[[ Raw data open ]]

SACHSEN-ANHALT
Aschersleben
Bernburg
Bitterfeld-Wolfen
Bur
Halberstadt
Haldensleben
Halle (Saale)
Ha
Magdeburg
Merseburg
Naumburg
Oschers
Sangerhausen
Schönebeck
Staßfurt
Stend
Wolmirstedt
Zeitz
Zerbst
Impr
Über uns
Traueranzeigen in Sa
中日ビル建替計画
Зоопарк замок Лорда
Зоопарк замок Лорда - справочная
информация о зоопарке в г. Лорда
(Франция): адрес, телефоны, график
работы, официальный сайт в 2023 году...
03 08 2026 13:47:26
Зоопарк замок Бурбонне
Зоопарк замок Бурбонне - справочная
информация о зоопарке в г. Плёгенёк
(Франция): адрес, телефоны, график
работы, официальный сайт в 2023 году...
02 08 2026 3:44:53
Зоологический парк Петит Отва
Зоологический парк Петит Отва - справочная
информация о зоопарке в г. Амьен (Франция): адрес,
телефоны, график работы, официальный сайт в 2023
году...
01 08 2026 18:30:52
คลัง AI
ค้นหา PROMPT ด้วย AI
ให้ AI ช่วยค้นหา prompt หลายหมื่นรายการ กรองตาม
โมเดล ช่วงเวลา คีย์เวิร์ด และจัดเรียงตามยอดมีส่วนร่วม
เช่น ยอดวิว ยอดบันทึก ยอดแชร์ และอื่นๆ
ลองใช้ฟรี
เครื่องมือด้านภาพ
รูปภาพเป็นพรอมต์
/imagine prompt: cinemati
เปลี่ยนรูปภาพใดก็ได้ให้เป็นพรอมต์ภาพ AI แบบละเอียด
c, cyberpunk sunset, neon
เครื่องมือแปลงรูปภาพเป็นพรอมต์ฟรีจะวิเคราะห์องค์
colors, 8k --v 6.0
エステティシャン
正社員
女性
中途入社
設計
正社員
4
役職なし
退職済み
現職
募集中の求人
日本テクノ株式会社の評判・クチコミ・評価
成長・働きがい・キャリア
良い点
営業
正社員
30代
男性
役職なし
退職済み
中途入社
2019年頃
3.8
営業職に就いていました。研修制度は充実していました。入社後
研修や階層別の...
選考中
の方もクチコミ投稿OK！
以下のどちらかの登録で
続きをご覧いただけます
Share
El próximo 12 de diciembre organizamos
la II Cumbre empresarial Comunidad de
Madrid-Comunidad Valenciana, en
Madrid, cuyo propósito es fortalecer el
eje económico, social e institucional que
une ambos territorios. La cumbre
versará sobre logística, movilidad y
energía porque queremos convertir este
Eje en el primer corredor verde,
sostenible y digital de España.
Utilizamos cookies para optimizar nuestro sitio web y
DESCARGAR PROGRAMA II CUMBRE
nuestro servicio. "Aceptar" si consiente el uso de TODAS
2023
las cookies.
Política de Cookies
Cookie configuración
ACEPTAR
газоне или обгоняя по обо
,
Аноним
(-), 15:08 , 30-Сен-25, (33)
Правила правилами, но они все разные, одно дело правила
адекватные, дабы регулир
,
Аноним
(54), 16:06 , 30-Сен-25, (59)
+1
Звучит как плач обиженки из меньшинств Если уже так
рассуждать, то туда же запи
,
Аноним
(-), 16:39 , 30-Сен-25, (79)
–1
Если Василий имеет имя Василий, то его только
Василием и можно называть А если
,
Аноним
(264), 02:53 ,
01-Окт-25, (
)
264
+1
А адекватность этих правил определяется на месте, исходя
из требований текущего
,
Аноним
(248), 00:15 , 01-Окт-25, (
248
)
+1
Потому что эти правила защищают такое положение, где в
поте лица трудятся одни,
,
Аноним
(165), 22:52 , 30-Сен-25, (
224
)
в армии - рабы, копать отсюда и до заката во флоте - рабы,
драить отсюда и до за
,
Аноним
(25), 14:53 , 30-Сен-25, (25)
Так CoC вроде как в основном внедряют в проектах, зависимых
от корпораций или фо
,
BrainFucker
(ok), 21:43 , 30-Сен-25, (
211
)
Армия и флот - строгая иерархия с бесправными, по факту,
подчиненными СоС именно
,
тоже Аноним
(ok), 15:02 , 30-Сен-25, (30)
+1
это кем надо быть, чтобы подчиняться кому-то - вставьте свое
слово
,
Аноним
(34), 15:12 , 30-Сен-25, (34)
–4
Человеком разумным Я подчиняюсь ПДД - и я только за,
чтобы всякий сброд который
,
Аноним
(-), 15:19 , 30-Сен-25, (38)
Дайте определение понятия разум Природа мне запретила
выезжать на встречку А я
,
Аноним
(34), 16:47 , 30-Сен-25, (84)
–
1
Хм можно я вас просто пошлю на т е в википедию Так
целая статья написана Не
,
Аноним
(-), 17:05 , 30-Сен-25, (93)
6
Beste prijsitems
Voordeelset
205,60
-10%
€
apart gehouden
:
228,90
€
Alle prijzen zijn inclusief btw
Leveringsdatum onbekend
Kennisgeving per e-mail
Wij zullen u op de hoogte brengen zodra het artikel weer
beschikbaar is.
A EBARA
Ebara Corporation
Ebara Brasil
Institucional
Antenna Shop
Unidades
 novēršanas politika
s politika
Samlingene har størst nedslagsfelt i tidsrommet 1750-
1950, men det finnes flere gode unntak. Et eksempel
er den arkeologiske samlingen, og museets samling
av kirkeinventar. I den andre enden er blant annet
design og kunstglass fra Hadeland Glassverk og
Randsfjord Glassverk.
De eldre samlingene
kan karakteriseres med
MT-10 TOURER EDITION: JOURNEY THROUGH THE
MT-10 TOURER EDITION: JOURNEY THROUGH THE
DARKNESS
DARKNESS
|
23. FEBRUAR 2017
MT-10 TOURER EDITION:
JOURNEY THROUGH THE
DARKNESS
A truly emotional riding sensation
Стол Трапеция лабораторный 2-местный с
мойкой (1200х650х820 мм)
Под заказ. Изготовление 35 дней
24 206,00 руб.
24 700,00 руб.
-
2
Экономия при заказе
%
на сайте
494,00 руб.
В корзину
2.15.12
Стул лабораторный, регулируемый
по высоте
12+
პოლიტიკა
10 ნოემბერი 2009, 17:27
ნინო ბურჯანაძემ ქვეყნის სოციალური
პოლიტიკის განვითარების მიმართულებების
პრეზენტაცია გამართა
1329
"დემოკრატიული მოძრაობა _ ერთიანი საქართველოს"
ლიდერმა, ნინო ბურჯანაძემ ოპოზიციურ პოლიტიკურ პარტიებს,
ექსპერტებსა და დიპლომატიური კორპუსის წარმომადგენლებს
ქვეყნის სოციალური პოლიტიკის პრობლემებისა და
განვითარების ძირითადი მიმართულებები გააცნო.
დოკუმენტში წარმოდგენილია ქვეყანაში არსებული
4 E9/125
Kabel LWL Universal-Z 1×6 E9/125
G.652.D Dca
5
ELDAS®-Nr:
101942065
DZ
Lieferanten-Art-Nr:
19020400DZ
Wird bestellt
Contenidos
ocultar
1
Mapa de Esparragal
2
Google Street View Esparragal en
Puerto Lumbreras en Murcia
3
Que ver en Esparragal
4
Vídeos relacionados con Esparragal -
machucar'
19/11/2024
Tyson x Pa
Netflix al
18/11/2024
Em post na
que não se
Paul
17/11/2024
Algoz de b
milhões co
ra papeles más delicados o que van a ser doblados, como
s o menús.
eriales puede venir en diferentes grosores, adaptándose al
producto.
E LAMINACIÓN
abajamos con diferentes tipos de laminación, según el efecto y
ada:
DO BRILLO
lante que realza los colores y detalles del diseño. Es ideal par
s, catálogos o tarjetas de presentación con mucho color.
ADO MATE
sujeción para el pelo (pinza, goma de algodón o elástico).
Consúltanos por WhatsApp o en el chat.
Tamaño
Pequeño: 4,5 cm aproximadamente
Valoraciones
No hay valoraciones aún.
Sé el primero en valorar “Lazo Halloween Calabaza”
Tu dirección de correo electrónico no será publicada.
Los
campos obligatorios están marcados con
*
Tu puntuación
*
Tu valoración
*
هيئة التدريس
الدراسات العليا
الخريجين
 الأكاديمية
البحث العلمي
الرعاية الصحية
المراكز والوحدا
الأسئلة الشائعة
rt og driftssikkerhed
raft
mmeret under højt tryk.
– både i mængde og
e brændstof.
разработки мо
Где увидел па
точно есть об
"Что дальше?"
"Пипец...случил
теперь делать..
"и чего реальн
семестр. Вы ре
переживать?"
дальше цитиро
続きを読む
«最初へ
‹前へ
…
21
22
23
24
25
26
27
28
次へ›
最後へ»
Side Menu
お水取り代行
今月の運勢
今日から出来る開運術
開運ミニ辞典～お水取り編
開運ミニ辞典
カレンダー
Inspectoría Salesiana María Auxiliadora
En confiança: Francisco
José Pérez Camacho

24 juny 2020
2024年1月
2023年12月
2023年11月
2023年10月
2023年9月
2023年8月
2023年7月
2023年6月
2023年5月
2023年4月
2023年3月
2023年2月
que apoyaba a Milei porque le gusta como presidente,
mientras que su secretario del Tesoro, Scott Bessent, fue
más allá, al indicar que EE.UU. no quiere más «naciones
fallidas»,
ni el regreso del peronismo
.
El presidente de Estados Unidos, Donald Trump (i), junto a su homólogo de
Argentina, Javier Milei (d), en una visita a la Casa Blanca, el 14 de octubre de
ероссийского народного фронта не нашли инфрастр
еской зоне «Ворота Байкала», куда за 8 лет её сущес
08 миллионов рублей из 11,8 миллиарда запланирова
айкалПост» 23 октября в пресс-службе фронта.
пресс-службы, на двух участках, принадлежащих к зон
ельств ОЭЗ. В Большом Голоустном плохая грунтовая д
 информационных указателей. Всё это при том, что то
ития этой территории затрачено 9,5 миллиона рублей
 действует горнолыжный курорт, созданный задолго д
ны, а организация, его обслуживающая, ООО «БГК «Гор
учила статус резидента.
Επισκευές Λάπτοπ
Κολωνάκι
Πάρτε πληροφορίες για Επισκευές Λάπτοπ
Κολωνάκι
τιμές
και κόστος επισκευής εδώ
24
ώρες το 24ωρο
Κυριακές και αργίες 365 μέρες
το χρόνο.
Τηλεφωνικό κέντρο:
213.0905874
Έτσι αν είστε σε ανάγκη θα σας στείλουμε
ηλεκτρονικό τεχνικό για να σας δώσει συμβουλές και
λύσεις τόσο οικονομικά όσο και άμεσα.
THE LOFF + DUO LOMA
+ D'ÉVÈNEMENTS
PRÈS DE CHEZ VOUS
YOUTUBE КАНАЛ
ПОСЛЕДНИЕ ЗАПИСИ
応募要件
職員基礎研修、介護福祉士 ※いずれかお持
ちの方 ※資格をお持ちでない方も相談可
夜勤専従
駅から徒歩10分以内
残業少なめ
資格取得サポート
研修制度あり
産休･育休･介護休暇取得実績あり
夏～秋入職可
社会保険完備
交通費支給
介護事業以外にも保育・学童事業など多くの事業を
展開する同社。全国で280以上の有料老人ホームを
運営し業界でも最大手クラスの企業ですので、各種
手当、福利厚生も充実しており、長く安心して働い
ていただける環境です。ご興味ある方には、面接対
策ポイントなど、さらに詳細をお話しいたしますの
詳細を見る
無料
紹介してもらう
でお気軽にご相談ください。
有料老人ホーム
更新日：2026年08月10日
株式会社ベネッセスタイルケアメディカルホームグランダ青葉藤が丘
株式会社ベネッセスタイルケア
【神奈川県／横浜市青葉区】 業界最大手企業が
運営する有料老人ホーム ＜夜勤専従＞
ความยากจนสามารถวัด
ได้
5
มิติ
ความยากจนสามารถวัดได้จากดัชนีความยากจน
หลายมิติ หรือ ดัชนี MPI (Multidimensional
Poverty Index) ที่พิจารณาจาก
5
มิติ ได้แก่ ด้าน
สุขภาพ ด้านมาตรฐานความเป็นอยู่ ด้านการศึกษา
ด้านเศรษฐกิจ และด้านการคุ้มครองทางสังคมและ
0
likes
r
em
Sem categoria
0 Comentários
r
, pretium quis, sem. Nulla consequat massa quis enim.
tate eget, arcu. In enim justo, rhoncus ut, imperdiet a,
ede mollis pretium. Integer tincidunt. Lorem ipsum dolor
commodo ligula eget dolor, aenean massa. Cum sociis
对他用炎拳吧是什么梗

[[ Raw data closed ]]

▸ **Exercise brief**:
The lines above from the one containing "البحث العلمي" through the one containing "ельств ОЭЗ. В" are to be set down exactly, and no others.

▸ **Result of the exercise**:
البحث العلمي
الرعاية الصحية
المراكز والوحدا
الأسئلة الشائعة
rt og driftssikkerhed
raft
mmeret under højt tryk.
– både i mængde og
e brændstof.
разработки мо
Где увидел па
точно есть об
"Что дальше?"
"Пипец...случил
теперь делать..
"и чего реальн
семестр. Вы ре
переживать?"
дальше цитиро
続きを読む
«最初へ
‹前へ
…
21
22
23
24
25
26
27
28
次へ›
最後へ»
Side Menu
お水取り代行
今月の運勢
今日から出来る開運術
開運ミニ辞典～お水取り編
開運ミニ辞典
カレンダー
Inspectoría Salesiana María Auxiliadora
En confiança: Francisco
José Pérez Camacho

24 juny 2020
2024年1月
2023年12月
2023年11月
2023年10月
2023年9月
2023年8月
2023年7月
2023年6月
2023年5月
2023年4月
2023年3月
2023年2月
que apoyaba a Milei porque le gusta como presidente,
mientras que su secretario del Tesoro, Scott Bessent, fue
más allá, al indicar que EE.UU. no quiere más «naciones
fallidas»,
ni el regreso del peronismo
.
El presidente de Estados Unidos, Donald Trump (i), junto a su homólogo de
Argentina, Javier Milei (d), en una visita a la Casa Blanca, el 14 de octubre de
ероссийского народного фронта не нашли инфрастр
еской зоне «Ворота Байкала», куда за 8 лет её сущес
08 миллионов рублей из 11,8 миллиарда запланирова
айкалПост» 23 октября в пресс-службе фронта.
пресс-службы, на двух участках, принадлежащих к зон
ельств ОЭЗ. В Большом Голоустном плохая грунтовая д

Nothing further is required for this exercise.